The pigeon-eating Lesser Black-Backed Gull and his mate shared their latest victim in the usual place near the Dell restaurant. A hungry Carrion Crow took advantage of a moment of inattention and the female shooed it away. The male gull always washes his face after a meal. He is very particular about his appearance.

A strayed racing pigeon wandered around on the path at the foot of Buck Hill. It seemed happy to be with the ordinary Feral Pigeons and showed no sign of wanting to leave.

This is one of the two young Blackbirds on the lawn to the east of the Dell. It's still being fed by its parents.

Here is the first view of a chick in the Great Crested Grebe nest at the east end of the island.

The father of the two chicks near the bridge looked proudly at his offspring.

One of the other set of two chicks was preening its shining white belly.

A Coot fussed around in a nest in one of the planters in the Italian Garden fountains. It's their third nest this year.

The four Mute Swan cygnets were at the Lido. They are now going through the gawky ragged stage, but they will look better when they get their first coat of proper feathers.

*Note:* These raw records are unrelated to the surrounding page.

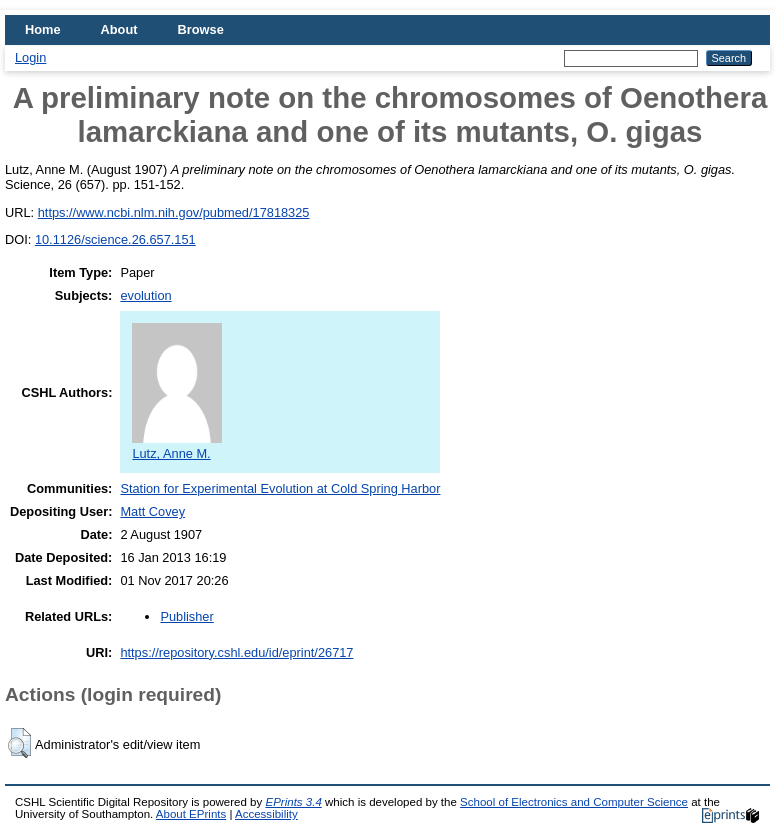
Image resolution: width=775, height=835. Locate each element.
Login (30, 57)
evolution (145, 295)
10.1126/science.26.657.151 (115, 239)
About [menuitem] (119, 29)
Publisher (186, 616)
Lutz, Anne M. (177, 446)
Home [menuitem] (43, 29)
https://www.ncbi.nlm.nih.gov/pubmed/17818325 (174, 212)
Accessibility (266, 814)
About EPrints (191, 814)
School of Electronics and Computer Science (574, 802)
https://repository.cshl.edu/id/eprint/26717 (236, 652)
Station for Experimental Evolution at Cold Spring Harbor (280, 488)
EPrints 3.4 (293, 802)
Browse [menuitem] (201, 29)
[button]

The Black Swan preened, showing off its new white wing feathers which still have the faintest trace of juvenile black tips.

There is an usually high proportion of pale goslings in this new brood of Egyptian Geese. Their father is pale and their mother normal. Pale males are rarer than females, and I'm pretty sure (though I don't actually know) that colour is sex-linked.

A Mallard near the bridge had one unusually dark duckling.

Young perch about two inches long could be seen in the Long Water from the parapet of the Italian Garden. This is a bad picture, but it was very hard to get one at all.

Honeybees were busy in a patch of Meadow Cranesbill at the back of the Lido.

I tried again to get a picture of the tiny multicoloured wasps in the clump of campanulas next to the Triangle car park. They weren't there, but I did find this small bee which I can't identify. Here are two pictures, the second showing distinctive yellow markings on its face.

Update: Duncan Campbell has definitively identified it as a Common Yellow-Face Bee, Hylaeus communis. He remarks that there are 275 species on bee in Britain.


  1. That creature is a solitary bee. I think Halictidae is the genus.
    I saw this video recently about them https://www.youtube.com/watch?v=Yh5eoqdMlAE and should be able to do better.

    1. Thanks for at least a partial identification. It seems that the family contains dozens of genera and hundreds of species.

  2. What an incredible pic of the black swan...
    And the honeybees video is very lively...
    What an unusual looking bee/creature..

    1. The number of bee species is huge, but nothing to the number of beetles.

  3. Once the reservoir from which my town gets its drinking water almost had a sanitation problem because gulls, after spending doubtlessly many enjoyable hours having their pick of the choicest bits of waste at the local garbage dump, would then head off to the reservoir to clean themselves very thoroughly, thus fouling up the water. I'd rather not entertain the thought that we may have been drinking gulls' bathwater for months.

    1. Always best not to think too hard about what's in drinking water.